The Near-Duplicate Problem

Plant breeding programs sequence many related lines. A seed company resequencing 500 lines from an elite maize panel will produce 500 datasets that share 95–99% of their genomic content — because the lines are closely related. If all 500 are included in pre-training data without deduplication, the model effectively sees the same sequence thousands of times with minor variation. This biases the pre-training distribution toward elite germplasm and away from the wild relatives and landraces that carry most of the allelic diversity we want the model to understand.

We applied MinHash-based near-duplicate detection with a Jaccard similarity threshold of 0.85 at the 8-mer level, grouping near-duplicate sequences and retaining one representative per group weighted by assembly quality metrics. After deduplication, our corpus shrank by 34% by record count but less than 12% by unique sequence content — confirming the extent of elite germplasm over-representation in public databases.

Our Filtering Pipeline

The full filtering pipeline runs in four stages. An internal API call structure for users integrating their own private datasets follows the same logic:

from livingmodels import SequenceFilter

sf = SequenceFilter(
    species="Zea mays",
    reference_version="NAM-5.0",
    min_contig_n50=50_000,
    repeat_mask_model="species_specific"
)

filtered = sf.run(input_fasta="my_accessions.fa")
print(filtered.stats())

The four stages are: (1) assembly quality scoring against N50, L90, and BUSCO completeness thresholds; (2) metadata validation against GRIN Taxonomy and Ensembl species identifiers; (3) reference version normalization — re-aligning to the current reference where discrepancies are detected; (4) near-duplicate removal with taxonomically balanced resampling to maintain species coverage.

After all four stages, our 200M+ sequence corpus represented a genuinely diverse sample of plant sequence space rather than a repeat-heavy, elite-germplasm-biased collection that would have introduced systematic prediction errors in any model trained on it.

What Dirty Data Does to Model Behavior

We ran an ablation: train the same architecture on the uncleaned corpus versus the cleaned corpus, then evaluate on held-out trait prediction tasks. The uncleaned model performed comparably on traits well-represented in elite germplasm (yield in temperate maize) and substantially worse on traits where diversity matters (disease resistance, drought tolerance, abiotic stress in non-elite backgrounds). The cleaned model showed consistent 8–14 point improvements in Pearson r on the diversity-dependent traits.

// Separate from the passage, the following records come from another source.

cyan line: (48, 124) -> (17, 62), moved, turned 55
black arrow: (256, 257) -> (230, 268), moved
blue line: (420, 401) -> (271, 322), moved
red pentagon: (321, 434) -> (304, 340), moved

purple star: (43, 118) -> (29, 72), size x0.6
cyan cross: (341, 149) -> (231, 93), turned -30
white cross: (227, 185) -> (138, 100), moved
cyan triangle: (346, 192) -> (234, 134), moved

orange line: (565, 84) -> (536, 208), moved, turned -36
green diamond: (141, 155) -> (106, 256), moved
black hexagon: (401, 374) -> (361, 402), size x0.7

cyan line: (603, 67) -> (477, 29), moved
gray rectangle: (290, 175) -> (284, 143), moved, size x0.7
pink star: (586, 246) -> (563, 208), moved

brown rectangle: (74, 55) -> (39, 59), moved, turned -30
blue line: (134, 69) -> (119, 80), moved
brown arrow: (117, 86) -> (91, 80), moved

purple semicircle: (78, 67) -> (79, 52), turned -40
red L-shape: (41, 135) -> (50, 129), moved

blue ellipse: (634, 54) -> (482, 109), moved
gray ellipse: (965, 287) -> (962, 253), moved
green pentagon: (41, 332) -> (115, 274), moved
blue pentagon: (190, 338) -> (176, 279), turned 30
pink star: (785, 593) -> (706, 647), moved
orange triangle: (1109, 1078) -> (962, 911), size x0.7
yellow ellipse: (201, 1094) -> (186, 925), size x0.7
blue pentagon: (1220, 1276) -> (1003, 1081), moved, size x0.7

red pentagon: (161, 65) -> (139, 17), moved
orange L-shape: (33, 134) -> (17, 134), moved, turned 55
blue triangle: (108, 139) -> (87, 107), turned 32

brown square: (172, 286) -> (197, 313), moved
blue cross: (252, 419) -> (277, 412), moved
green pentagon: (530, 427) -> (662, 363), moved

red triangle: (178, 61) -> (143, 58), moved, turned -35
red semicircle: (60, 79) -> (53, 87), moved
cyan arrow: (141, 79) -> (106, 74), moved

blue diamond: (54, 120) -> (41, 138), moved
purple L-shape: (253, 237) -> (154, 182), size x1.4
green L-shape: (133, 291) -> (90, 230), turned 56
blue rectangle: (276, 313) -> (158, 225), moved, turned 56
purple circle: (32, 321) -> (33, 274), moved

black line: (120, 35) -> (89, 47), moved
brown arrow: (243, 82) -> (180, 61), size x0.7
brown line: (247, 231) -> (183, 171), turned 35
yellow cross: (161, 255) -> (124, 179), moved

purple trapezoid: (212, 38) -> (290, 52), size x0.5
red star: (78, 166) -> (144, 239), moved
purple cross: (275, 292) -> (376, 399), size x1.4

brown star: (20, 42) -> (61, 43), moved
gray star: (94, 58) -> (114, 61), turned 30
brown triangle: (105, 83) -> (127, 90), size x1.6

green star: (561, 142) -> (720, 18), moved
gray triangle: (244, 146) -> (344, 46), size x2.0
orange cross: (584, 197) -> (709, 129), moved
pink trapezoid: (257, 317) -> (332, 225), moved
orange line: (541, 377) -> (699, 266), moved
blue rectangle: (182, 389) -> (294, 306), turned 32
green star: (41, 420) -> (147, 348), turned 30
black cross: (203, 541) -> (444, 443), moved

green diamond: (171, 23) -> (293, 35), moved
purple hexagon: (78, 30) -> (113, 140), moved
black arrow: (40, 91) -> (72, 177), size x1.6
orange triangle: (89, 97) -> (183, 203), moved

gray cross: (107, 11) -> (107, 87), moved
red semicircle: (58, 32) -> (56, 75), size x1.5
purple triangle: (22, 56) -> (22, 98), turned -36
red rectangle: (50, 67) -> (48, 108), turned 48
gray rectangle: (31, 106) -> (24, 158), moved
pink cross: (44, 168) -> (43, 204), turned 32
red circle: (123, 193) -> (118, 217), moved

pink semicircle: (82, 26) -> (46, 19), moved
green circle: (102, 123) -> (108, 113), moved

This is the expected direction of effect, but the magnitude surprised us. We had not anticipated that elite germplasm bias in pre-training would affect downstream fine-tuning so severely. The hypothesis is that the uncleaned model learned embedding representations that cluster by genetic distance to elite lines rather than by functional biology. When fine-tuning data comes from a diverse wild germplasm collection, the embeddings are informative in the wrong dimensions.

A Note on Private Data Integration

Breeding organizations often ask whether they can include proprietary resequencing data from their own lines in the fine-tuning stage without running the full filtering pipeline. The short answer is: it depends on how the data was generated. If the data was aligned to a current reference and if the metadata was entered carefully, the assembly artifact and reference mismatch problems are unlikely to apply. The near-duplicate problem is still a concern for tightly related elite panels, and we recommend running the deduplication stage even on private data before fine-tuning.

We are not saying that every plant genomics dataset is low quality. Many groups deposit carefully curated, well-documented sequences. The problem is that you cannot tell which datasets are which without checking, and at the scale required for foundation model pre-training, manual curation is not an option. The pipeline exists because automated filtering is the only approach that scales.